Gate to Languages (Brána jazyků, /cs/) is a project of lifelong education of teachers, organized in the Czech Republic by National Institute for Further Education (NIFE) since 17 October 2005. It is aimed at the development of foreign language skills and methodological competence of Czech teachers. The name of the project was inspired by the book Janua linguarum reserata (Gate to Languages Unlocked) by Jan Amos Comenius.

NIFE organizes the methodology and language courses for three target groups of teachers at Czech elementary and secondary schools and higher education institutions:
- Teachers without specialized qualification for teaching a foreign language, who, despite this fact, teach or are going to teach the language.
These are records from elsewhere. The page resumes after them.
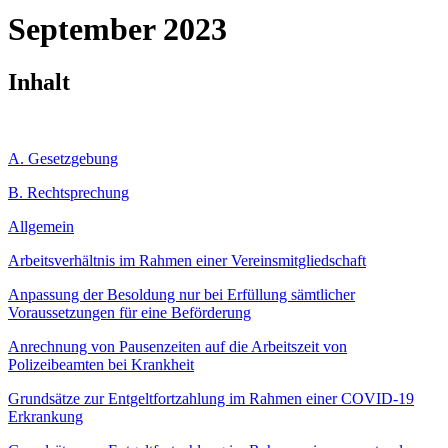
September 2023
Inhalt
A. Gesetzgebung
B. Rechtsprechung
Allgemein
Arbeitsverhältnis im Rahmen einer Vereinsmitgliedschaft
Anpassung der Besoldung nur bei Erfüllung sämtlicher
Voraussetzungen für eine Beförderung
Anrechnung von Pausenzeiten auf die Arbeitszeit von
Polizeibeamten bei Krankheit
Grundsätze zur Entgeltfortzahlung im Rahmen einer COVID-19
Erkrankung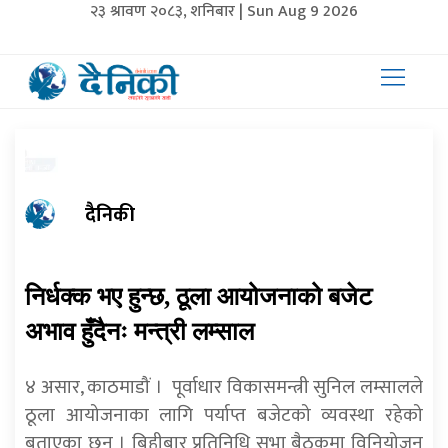
२३ श्रावण २०८३, शनिबार | Sun Aug 9 2026
दैनिकी
निर्धक्क भए हुन्छ, ठूला आयोजनाको बजेट
अभाव हुँदैनः मन्त्री लम्साल
४ असार, काठमाडौं । पूर्वाधार विकासमन्त्री सुनिल लम्सालले
ठूला आयोजनाका लागि पर्याप्त बजेटको व्यवस्था रहेको
बताएका छन् । बिहीबार प्रतिनिधि सभा बैठकमा विनियोजन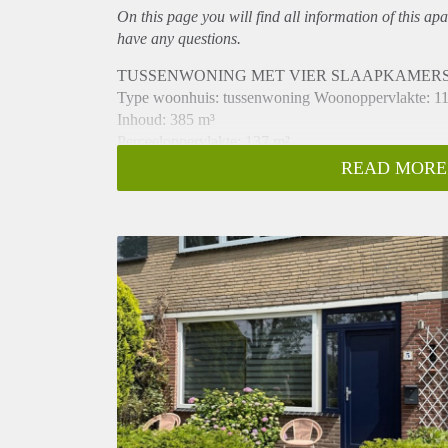
On this page you will find all information of this
apa
have any questions.
TUSSENWONING MET VIER SLAAPKAMERS
Type woonhuis: tussenwoning Woonoppervlakte: 1
Inhoud: 385 m³
Perceeloppervlakte: 137 m²
Bouwjaar: 1966
READ MORE
Aanvaarding: per 15 mei 2026
LOCATIE: De woning is gelegen aan de Kardinaal de
woonwijk De Kruiskamp. Diverse voorzieningen zij
loopafstand vindt u winkelcentrum De Helftheuvel w
boodschappen. Scholen en sportvoorzieningen zijn t
diverse windstreken zijn vanaf deze locatie ook prim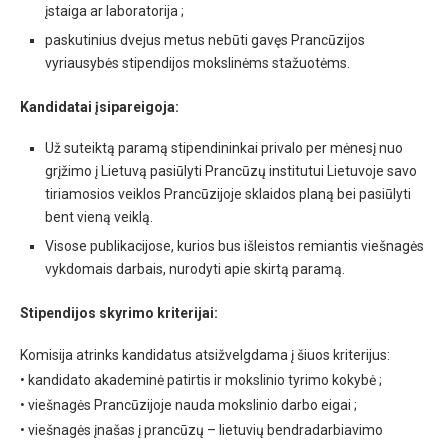
įstaiga ar laboratorija ;
paskutinius dvejus metus nebūti gavęs Prancūzijos
vyriausybės stipendijos mokslinėms stažuotėms.
Kandidatai įsipareigoja:
Už suteiktą paramą stipendininkai privalo per mėnesį nuo
grįžimo į Lietuvą pasiūlyti Prancūzų institutui Lietuvoje savo
tiriamosios veiklos Prancūzijoje sklaidos planą bei pasiūlyti
bent vieną veiklą.
Visose publikacijose, kurios bus išleistos remiantis viešnagės
vykdomais darbais, nurodyti apie skirtą paramą.
Stipendijos skyrimo kriterijai:
Komisija atrinks kandidatus atsižvelgdama į šiuos kriterijus:
• kandidato akademinė patirtis ir mokslinio tyrimo kokybė ;
• viešnagės Prancūzijoje nauda mokslinio darbo eigai ;
• viešnagės įnašas į prancūzų – lietuvių bendradarbiavimo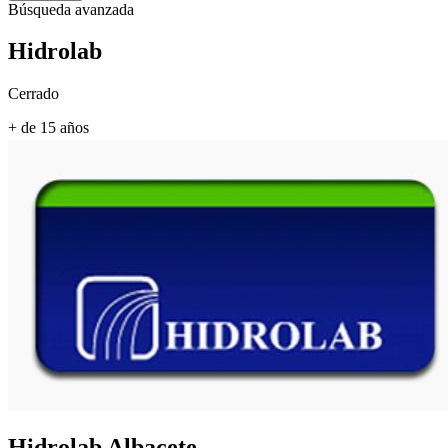
Búsqueda avanzada
Hidrolab
Cerrado
+ de 15 años
Hidrolab
Albacete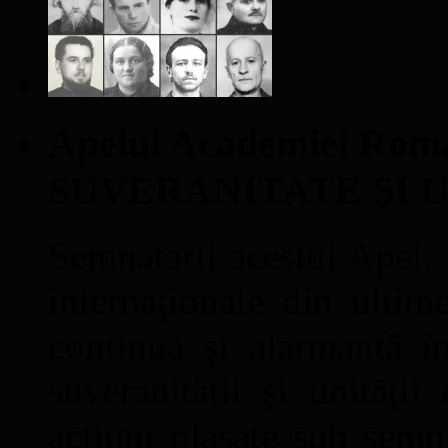
Apelul Academiei Ro
SUVERANITATE ŞI 
Semnatarii acestui Apel, î
internaţionale din ultime
continuă şi alarmantă în
suveranităţii şi unităţi
acţiuni plasate sub semn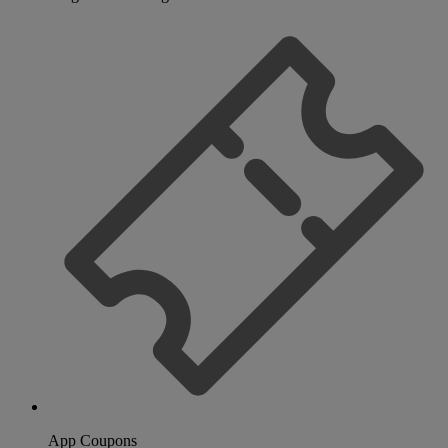
App Coupons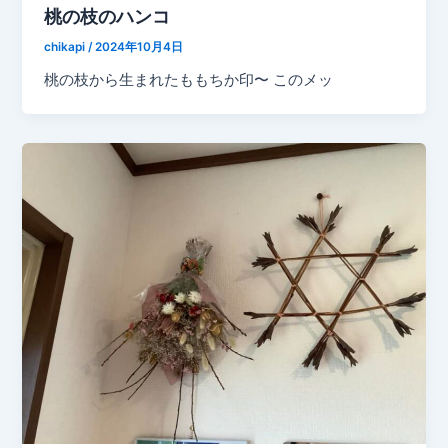
桃の枝のハンコ
chikapi
/
2024年10月4日
桃の枝から生まれたももちか印〜 このメッ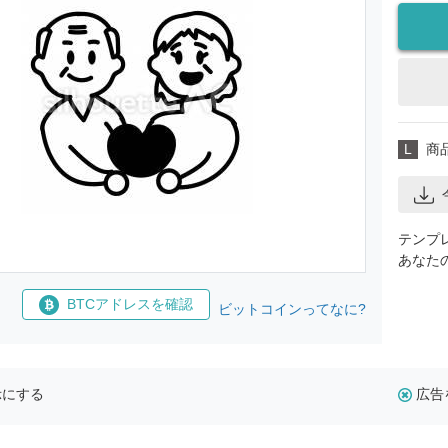
L
商
テンプ
あなた
BTCアドレスを確認
ビットコインってなに?
示にする
広告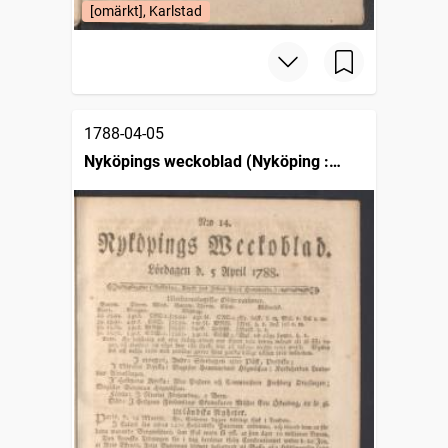
[omärkt], Karlstad
1788-04-05
Nyköpings weckoblad (Nyköping :
1786)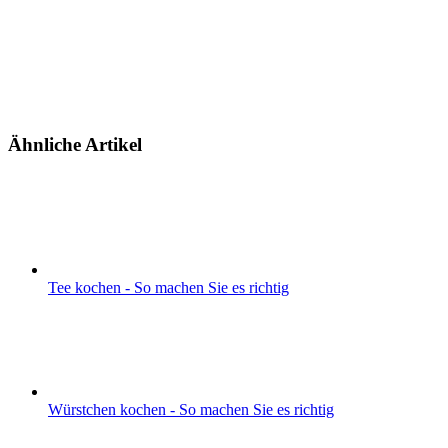
Ähnliche Artikel
Tee kochen - So machen Sie es richtig
Würstchen kochen - So machen Sie es richtig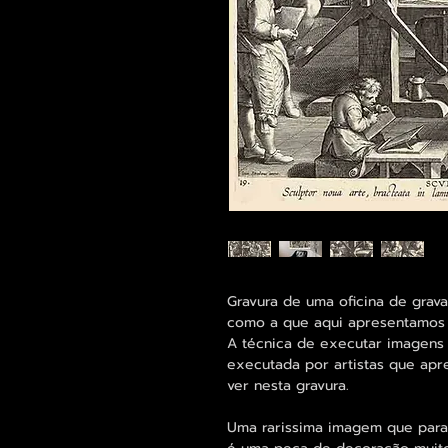
Gravura de uma oficina de grav
como a que aqui apresentamos 
A técnica de executar imagens 
executada por artistas que ap
ver nesta gravura.
Uma rarissima imagem que para a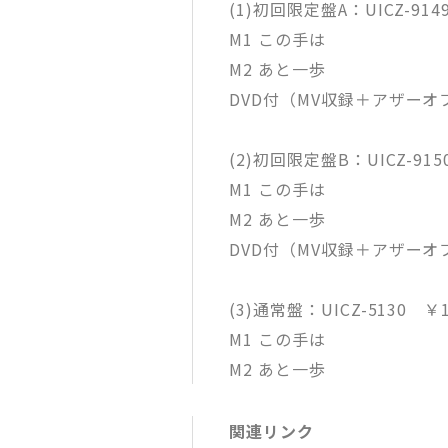
(1)初回限定盤A：UICZ-91
M1 この手は
M2 あと一歩
DVD付（MV収録＋アザーオ
(2)初回限定盤B：UICZ-91
M1 この手は
M2 あと一歩
DVD付（MV収録＋アザー
(3)通常盤：UICZ-5130 ￥
M1 この手は
M2 あと一歩
関連リンク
This group involves mostly elementary school teachers of English, German and French language who partly speak the language, but who were originally qualified in teaching different subjects. The course consists of 200 lessons and focuses on both teaching the participants the foreign language and provide them with some methodology training.
- Teachers qualified in teaching a foreign language. This group involves qualified teachers of the above-mentioned languages, who want to improve their methodological competence. The course consists of 30 lessons.
- Teachers of other subjects or non-teaching experts working at a school. In this group participants of the courses have a possibility to learn a foreign language, but the courses are not designed to present the methodology of its teaching. The course consists of 150 lessons.
7,173 teachers from the Czech Republic take part in the project, among them 6,340 in the English courses, 700 in the German courses and 133 in the French courses. 75 per cent of the expenses are financed from the European Structural Funds and the rest by the Czech Republic Ministry of Education, Youth and Sports. The courses for qualified language teachers were finished in June 2006, the whole project is planned to finish in the end of June 2007.